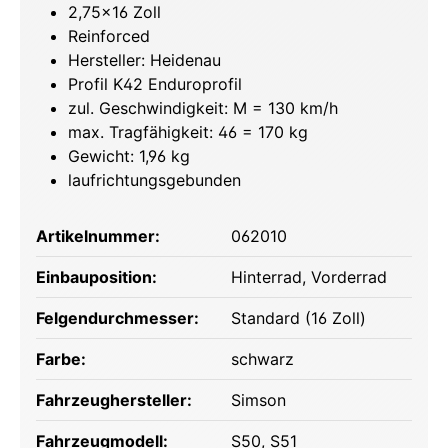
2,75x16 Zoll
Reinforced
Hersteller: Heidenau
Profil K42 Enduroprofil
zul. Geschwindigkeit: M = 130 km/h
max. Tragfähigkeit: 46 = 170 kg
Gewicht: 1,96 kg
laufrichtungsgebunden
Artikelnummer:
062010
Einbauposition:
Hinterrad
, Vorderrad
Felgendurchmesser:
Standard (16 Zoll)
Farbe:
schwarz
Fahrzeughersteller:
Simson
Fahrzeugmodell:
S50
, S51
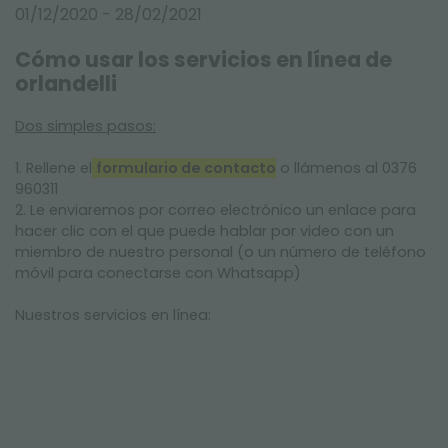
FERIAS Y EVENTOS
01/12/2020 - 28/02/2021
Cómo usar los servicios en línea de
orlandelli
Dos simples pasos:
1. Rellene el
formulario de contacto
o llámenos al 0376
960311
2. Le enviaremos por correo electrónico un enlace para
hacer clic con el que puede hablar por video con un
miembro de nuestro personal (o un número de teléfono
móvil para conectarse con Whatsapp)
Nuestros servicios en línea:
★ ★ ★ ★
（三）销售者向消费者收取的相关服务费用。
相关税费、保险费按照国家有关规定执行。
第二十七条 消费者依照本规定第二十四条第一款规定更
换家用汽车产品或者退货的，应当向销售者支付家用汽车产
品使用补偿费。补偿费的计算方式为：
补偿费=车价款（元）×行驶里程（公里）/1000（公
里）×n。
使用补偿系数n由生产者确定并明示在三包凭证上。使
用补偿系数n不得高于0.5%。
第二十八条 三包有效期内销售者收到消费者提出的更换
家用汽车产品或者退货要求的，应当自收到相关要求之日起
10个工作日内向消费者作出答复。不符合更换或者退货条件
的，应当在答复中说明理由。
★ ★ ★ ★
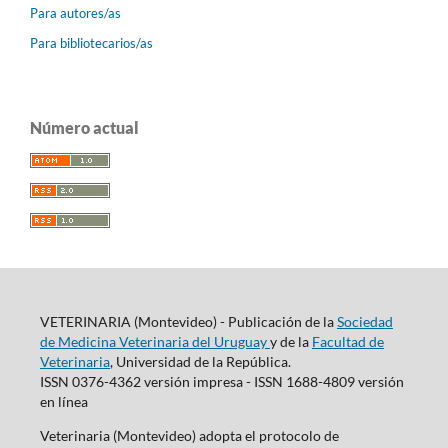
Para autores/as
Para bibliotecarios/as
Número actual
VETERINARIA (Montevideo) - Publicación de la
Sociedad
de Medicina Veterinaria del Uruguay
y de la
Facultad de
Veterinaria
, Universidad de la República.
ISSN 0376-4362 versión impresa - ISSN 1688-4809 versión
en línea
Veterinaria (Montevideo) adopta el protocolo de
★ ★ ★ ★
• Task goal:
Drop the pictures; return the lines above from the line containing "Profil K42 Enduroprofil" to the line containing "Cómo usar los servicios en línea de", both included, exactly.

• Solution:
Profil K42 Enduroprofil
zul. Geschwindigkeit: M = 130 km/h
max. Tragfähigkeit: 46 = 170 kg
Gewicht: 1,96 kg
laufrichtungsgebunden
Artikelnummer:
062010
Einbauposition:
Hinterrad
, Vorderrad
Felgendurchmesser:
Standard (16 Zoll)
Farbe:
schwarz
Fahrzeughersteller:
Simson
Fahrzeugmodell:
S50
, S51
FERIAS Y EVENTOS
01/12/2020 - 28/02/2021
Cómo usar los servicios en línea de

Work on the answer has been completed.